As yet another embodiment of the present invention, not only the discharge state of the discharge corona discharge device 17 for static elimination is changed depending on the degree of density of the original image, but also the discharge state of the corona discharge device 15 for transfer is changed. You may also do so.

As described above, according to the present invention, the detection element is provided near the lens that forms the original image on the photoreceptor to detect the density of the original image. Averaged shading can be detected. A detection element provided near such a lens is advantageous because it does not adversely affect the original image formed on the photoreceptor.

This detection element is provided near the lens, so
There is no possibility of contamination due to adhesion of toner, etc., and therefore maintenance is easy, and the density of the original image can be accurately detected over a long period of time. Therefore, the discharge state of the static eliminating corona discharger is always maintained at an accurate optimum state. Therefore, the image transferred to the copy paper is clear and does not have image omissions.

Instead of the lens 8, a so-called in-mirror lens may be used, and the present invention can be practiced in connection with such a lens.

The present invention is not only practiced in connection with transfer-type electrostatic copying machines, but can also be widely practiced in connection with printers and other image forming devices.

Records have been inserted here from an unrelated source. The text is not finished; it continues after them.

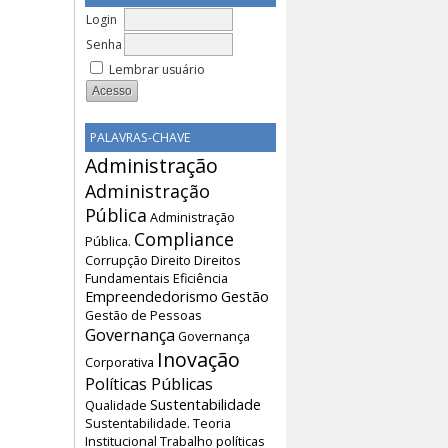
Login
Senha
Lembrar usuário
PALAVRAS-CHAVE
Administração
Administração
Pública
Administração
Compliance
Pública.
Corrupção
Direito
Direitos
Fundamentais
Eficiência
Empreendedorismo
Gestão
Gestão de Pessoas
Governança
Governança
Inovação
Corporativa
Políticas Públicas
Sustentabilidade
Qualidade
Sustentabilidade.
Teoria
Institucional
Trabalho
políticas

[Brief explanation of the drawing]

FIG. 1 is a cross-sectional view of a portion of a transfer type electrostatic copying machine according to an embodiment of the present invention, and FIG. 2 is a simplified diagram showing an optical path 4 through which a document image is formed on a photoreceptor 10. FIG. 3 is a block diagram related to the static eliminating corona discharger 17 and the detection element 18. 1... Original, 4... Optical path, 8... Lens, io
... Photoreceptor, 13... Exposure area, 14... Magnetic brush phenomenon device, 15... Corona discharger for transfer, 17.
...Corona discharger for weight removal, 18...Detection element, 20.
...Amplification circuit, 21...Delay circuit, 25...Control circuit Agent Patent attorney Kei Nishi

Claims (2)

[Claims] (1) Guide the original image to the photoreceptor through a lens to form an electrostatic latent image on the photoreceptor, visualize the electrostatic latent image as a toner image, and place the copy paper in close contact with the photoreceptor. In a copy paper static elimination/separation device that performs transfer using a transfer corona discharger, and then removes static electricity from the copy paper using a static elimination corona discharger to separate the copy paper from the photoreceptor, the copy paper is provided near the lens, a detection element that detects the density of the image, and a signal from this detection element until the position of the original image formed on the photoreceptor detected by the detection element reaches the position where static electricity is removed by the static elimination corona discharger. 1. A static eliminating and separating device for copy paper, comprising: a delay circuit that delays by a time related to time; and a control means that changes the discharge state of a static eliminating corona discharger in response to an output from the delay circuit. (2) The control means controls il'i! 2. The copying paper static elimination and separation device according to claim 1, wherein the discharge state of the transfer corona discharger is also changed in response to the output from the spreading circuit.